Ho vissuto per quel momento, per l’assurdo e insensato istante che ci ha costretto a rimanere l’uno nello sguardo dell’altra, dove tutto sembrava non esistere, dileguarsi e scomparire; e rimanevano due persone.
Due corpi che senza più alcun coraggio di muoversi gridano e possono solo guardarsi, due uragani fronte a fronte immobili. Io ti guardavo e sentivo tutto di me esplodere e riversarsi nel mio cervello, nelle mie viscere, nel mio cuore dove tutto l’amore del mondo alberga e non riesco a dirti che vorrei solo baciarti e annegare nel tuo profumo, tra i tuoi capelli, sul tuo corpo. È questo che mancava, pochi centimetri d’aria che avrebbero dovuto essere riempiti da noi, oltre uno sguardo, oltre un’energia, un corpo finalmente unico sulle vestigia di un passato da estranei e in mezzo a tutto i tre giorni in cui eravamo stati. Io volevo te, tutta, indefinitamente tu, senza confini, con tutto ciò che comporta, il male, il bene, la gioia, il dolore, il silenzio della notte e il sorriso muto, l’abbraccio nel sonno e la stretta della consolazione. Avrei annegato il naso nel cuscino dove avresti dormito, l’anima nei tuoi occhi. Avrei saputo dirmi felice se la mia mano incerta avesse trovato il tuo viso cercando l’assenso nei tuoi occhi chiusi, il calore e la morbidezza di una guancia che era stata lontana come la realtà da un sogno.

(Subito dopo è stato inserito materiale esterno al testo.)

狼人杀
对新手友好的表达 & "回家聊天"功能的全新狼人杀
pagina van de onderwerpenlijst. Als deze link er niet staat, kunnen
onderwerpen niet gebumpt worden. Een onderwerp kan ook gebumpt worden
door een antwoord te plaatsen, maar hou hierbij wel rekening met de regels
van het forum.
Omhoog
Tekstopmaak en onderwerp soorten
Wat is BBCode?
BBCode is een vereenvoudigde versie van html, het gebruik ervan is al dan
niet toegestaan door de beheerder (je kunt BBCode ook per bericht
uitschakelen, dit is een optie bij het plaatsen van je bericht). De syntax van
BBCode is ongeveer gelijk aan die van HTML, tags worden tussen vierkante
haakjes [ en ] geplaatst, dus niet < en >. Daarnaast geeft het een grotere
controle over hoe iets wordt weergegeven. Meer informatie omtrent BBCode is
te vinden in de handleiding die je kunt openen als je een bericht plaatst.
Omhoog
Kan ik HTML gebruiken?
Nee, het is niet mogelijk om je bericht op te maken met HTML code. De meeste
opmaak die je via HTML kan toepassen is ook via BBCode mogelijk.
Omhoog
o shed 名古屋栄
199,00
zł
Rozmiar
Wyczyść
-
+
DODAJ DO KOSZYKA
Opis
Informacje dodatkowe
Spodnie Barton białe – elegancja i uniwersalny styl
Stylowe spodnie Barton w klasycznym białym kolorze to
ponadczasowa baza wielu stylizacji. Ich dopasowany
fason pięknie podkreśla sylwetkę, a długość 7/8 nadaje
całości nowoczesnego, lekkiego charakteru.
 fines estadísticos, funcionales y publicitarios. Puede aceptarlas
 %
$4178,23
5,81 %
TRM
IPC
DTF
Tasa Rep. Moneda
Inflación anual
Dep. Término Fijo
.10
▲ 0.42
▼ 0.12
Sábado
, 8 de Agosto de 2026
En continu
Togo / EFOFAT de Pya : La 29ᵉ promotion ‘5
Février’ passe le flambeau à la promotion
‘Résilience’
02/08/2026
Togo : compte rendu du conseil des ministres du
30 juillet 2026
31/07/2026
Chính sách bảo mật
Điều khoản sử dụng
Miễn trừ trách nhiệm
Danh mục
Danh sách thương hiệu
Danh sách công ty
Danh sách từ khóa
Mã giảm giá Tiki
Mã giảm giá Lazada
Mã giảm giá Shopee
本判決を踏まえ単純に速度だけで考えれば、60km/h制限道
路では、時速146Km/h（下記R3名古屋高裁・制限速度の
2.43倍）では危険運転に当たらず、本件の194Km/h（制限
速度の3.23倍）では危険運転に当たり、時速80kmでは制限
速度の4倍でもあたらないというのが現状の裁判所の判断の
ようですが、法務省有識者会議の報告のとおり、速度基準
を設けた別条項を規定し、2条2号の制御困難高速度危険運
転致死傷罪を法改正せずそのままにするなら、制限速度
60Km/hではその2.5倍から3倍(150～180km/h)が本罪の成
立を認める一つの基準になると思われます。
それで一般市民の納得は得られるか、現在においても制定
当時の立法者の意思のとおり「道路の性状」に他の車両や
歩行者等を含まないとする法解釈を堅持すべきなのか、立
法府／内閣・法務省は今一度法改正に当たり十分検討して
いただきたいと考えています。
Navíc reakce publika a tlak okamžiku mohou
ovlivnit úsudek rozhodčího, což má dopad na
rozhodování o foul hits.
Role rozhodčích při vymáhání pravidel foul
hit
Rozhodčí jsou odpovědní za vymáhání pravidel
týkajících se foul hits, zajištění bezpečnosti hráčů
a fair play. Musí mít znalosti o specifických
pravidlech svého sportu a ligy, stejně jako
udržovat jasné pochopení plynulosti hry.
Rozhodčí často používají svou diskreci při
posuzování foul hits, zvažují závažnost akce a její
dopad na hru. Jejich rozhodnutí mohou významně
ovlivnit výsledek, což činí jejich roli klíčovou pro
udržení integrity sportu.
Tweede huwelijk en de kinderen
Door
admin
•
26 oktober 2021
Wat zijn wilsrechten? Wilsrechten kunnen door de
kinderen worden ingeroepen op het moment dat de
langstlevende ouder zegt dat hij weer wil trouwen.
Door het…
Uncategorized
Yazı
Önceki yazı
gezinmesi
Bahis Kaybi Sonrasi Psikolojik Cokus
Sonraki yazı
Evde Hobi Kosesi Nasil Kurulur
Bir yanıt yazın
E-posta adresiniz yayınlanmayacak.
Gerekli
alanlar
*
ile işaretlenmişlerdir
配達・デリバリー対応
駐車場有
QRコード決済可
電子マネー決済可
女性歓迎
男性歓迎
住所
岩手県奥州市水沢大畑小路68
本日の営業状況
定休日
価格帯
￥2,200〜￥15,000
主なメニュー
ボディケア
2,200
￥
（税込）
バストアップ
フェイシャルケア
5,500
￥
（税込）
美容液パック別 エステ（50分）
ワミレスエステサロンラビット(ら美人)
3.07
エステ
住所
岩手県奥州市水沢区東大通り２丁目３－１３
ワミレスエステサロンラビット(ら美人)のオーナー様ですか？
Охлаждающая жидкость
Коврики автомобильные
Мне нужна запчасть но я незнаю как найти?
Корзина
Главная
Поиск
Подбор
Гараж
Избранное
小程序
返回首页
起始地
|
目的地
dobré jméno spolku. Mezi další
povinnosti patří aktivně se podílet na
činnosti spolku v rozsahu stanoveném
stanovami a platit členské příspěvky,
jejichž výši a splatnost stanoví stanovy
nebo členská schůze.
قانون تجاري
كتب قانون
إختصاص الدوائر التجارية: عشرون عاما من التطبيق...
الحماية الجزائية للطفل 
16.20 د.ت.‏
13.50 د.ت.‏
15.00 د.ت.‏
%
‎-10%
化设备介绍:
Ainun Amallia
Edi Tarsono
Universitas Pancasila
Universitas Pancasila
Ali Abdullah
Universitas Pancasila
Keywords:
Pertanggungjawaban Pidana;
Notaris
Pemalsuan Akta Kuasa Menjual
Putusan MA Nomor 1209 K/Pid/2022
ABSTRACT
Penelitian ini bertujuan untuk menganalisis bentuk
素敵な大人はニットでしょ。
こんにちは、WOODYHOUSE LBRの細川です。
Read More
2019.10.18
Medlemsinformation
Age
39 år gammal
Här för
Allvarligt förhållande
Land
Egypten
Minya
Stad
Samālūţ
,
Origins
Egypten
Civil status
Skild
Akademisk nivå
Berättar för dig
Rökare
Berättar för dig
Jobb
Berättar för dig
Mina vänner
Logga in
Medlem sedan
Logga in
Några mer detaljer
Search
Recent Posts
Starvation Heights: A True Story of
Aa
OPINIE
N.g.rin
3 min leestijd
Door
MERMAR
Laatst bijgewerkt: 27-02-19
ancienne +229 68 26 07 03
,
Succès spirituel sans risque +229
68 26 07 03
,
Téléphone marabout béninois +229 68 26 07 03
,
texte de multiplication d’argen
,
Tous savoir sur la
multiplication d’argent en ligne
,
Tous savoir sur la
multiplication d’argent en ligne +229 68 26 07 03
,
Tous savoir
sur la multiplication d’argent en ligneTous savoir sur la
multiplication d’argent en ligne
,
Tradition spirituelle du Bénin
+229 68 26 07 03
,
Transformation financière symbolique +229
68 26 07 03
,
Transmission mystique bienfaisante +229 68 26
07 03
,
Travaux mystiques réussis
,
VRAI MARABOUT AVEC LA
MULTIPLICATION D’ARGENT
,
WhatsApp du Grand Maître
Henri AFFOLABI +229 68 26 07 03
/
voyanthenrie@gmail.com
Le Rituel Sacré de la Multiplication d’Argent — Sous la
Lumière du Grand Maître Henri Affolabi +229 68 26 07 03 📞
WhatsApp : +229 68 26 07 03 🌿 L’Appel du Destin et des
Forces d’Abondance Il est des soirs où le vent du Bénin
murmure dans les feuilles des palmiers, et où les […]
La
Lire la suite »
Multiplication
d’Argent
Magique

Ti avrei stretta, per tutto il resto della vita e anche dopo, chiedendoti di amarmi tra singulti e lacrime vive, arse sui tuoi vestiti, bollenti nella pioggerellina fredda, confuse tra le tue e i sorrisi e i sussulti e la gioia che esondava in ogni angolo. Io avrei voluto tutto questo, te, senza riposo, senza limite, come la parte migliore di me. Per sempre, se fosse ancora possibile. Ho avuto tanto amore da darti da aver paura di riceverne in cambio. Dovevi guardarmi, ancora, senza smettere, sulla soglia del mondo e sulla sua fine; e su tutto questo, avrei voluto che fosse stato amore.
E io, tutto preso in quei pensieri, per l’ennesima volta ero in ritardo e continuavo a fissarti; e tu mi hai baciato.